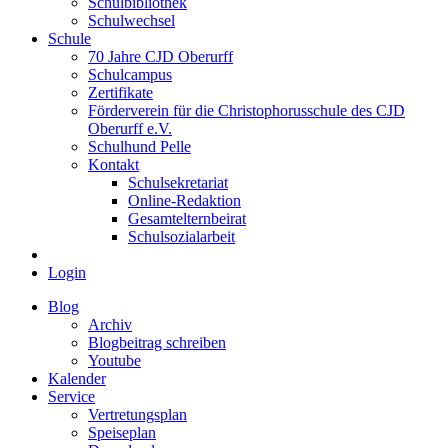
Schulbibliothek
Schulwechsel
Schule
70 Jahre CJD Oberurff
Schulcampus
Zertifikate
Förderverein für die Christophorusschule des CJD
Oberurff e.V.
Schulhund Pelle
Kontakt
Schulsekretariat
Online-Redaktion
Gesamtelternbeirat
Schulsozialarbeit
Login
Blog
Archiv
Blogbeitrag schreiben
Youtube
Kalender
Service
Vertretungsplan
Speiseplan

* * *

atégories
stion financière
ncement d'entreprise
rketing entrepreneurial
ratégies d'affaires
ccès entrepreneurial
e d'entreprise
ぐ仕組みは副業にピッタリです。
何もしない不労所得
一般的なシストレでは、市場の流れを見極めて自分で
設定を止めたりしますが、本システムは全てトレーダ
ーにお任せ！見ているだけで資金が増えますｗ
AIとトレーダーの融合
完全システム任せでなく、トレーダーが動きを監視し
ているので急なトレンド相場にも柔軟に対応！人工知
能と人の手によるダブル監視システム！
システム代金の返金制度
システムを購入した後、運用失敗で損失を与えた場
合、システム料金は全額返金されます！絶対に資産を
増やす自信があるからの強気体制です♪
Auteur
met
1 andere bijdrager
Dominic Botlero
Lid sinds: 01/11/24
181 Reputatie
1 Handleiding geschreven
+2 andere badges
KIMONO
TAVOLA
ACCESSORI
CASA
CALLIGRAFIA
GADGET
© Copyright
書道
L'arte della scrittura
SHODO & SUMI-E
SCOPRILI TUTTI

# [EXERCISE GOAL]
The range runs from the line above containing "増やす自信があるからの強気体制です♪" to the line containing "SCOPRILI TUTTI", inclusive. Restate those lines word for word and no others.

# [EXERCISE RESULT]
増やす自信があるからの強気体制です♪
Auteur
met
1 andere bijdrager
Dominic Botlero
Lid sinds: 01/11/24
181 Reputatie
1 Handleiding geschreven
+2 andere badges
KIMONO
TAVOLA
ACCESSORI
CASA
CALLIGRAFIA
GADGET
© Copyright
書道
L'arte della scrittura
SHODO & SUMI-E
SCOPRILI TUTTI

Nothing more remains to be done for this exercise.